When you copy from the entries that follow, take only the lines from the one with "bağırışarak nehir yoluna doğru koşuyorlardı…" down to the one with "орталарында тағы гәп болғаны та", keeping both ends and dropping every picture.

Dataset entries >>
Start of Block
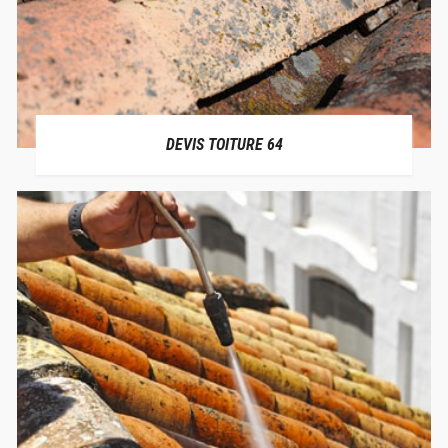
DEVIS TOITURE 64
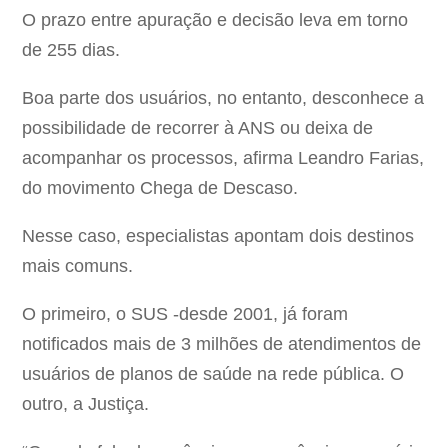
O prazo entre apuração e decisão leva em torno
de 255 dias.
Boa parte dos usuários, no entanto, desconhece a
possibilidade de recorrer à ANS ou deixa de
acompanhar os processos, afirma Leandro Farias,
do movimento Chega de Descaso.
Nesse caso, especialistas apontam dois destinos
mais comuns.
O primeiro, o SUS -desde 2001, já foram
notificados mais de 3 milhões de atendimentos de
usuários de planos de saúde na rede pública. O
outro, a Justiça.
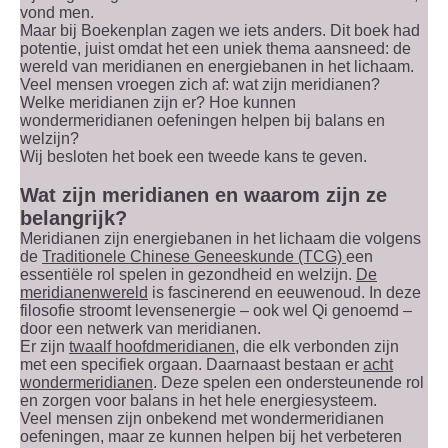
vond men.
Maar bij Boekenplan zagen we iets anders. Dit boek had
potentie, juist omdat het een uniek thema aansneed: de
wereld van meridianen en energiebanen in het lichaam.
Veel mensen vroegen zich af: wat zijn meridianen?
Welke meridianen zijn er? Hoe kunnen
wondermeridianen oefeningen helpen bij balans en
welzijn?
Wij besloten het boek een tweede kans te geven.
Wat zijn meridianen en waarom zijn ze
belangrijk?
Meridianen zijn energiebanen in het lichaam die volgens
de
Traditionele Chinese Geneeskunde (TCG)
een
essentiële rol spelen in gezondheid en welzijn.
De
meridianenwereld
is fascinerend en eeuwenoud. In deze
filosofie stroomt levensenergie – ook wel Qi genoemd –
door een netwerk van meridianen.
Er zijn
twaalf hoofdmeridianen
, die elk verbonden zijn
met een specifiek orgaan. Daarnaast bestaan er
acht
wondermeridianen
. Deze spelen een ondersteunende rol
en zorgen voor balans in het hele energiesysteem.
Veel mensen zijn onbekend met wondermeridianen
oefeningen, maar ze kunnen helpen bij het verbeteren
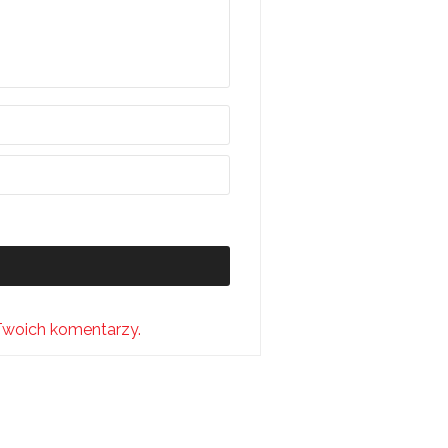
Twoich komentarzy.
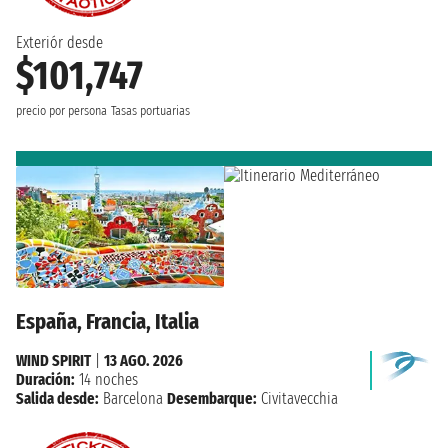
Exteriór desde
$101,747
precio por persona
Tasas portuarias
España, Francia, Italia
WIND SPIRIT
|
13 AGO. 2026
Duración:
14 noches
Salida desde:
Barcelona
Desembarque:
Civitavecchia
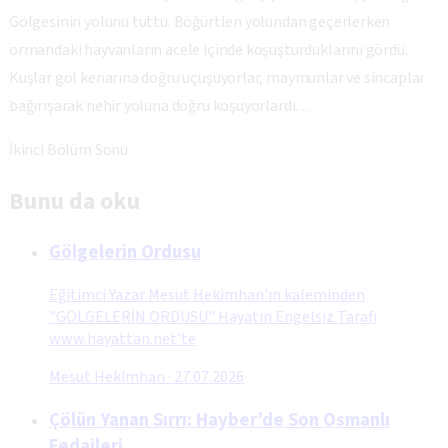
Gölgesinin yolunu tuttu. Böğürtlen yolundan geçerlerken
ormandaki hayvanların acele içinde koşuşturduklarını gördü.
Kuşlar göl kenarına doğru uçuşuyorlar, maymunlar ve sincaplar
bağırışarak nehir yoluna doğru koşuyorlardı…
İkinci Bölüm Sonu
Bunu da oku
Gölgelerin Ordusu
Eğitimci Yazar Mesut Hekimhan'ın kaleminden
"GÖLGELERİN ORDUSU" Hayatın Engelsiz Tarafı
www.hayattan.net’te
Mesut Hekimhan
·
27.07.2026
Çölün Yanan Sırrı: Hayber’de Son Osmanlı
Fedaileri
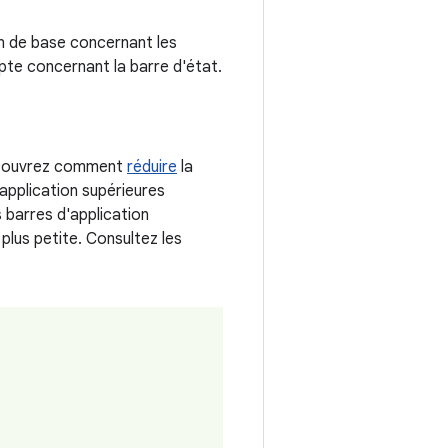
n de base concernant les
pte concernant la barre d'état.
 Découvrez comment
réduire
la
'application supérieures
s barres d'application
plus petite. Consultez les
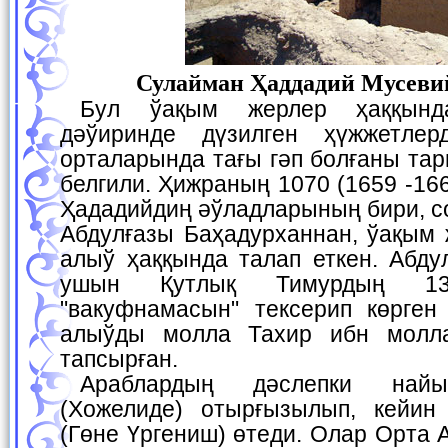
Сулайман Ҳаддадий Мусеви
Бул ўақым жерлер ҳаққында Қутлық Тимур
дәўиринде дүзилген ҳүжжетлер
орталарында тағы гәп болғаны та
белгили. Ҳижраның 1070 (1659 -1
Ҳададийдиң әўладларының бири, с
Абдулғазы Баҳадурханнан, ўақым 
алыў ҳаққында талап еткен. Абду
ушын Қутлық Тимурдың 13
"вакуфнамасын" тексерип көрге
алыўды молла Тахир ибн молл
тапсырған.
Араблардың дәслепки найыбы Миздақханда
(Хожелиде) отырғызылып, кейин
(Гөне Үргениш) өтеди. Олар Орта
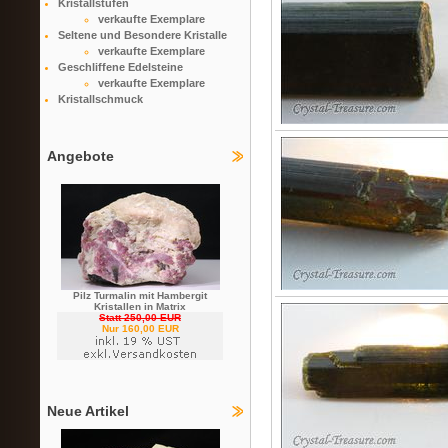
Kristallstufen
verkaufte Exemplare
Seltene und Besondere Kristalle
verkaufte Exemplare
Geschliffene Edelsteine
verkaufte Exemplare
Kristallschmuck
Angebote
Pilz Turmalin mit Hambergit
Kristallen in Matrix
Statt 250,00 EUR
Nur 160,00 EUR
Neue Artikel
End of Block
WRITTEN REPLY >>
bağırışarak nehir yoluna doğru koşuyorlardı…
İkinci Bölüm Sonu
Bunu da oku
Gölgelerin Ordusu
Eğitimci Yazar Mesut Hekimhan'ın kaleminden
"GÖLGELERİN ORDUSU" Hayatın Engelsiz Tarafı
www.hayattan.net’te
Mesut Hekimhan
·
27.07.2026
Çölün Yanan Sırrı: Hayber’de Son Osmanlı
Fedaileri
n de base concernant les
pte concernant la barre d'état.
 Découvrez comment
réduire
la
'application supérieures
s barres d'application
plus petite. Consultez les
Сулайман Ҳаддадий Мусеви
Бул ўақым жерлер ҳаққында Қутлық Тимур
дәўиринде дүзилген ҳүжжетлер
орталарында тағы гәп болғаны та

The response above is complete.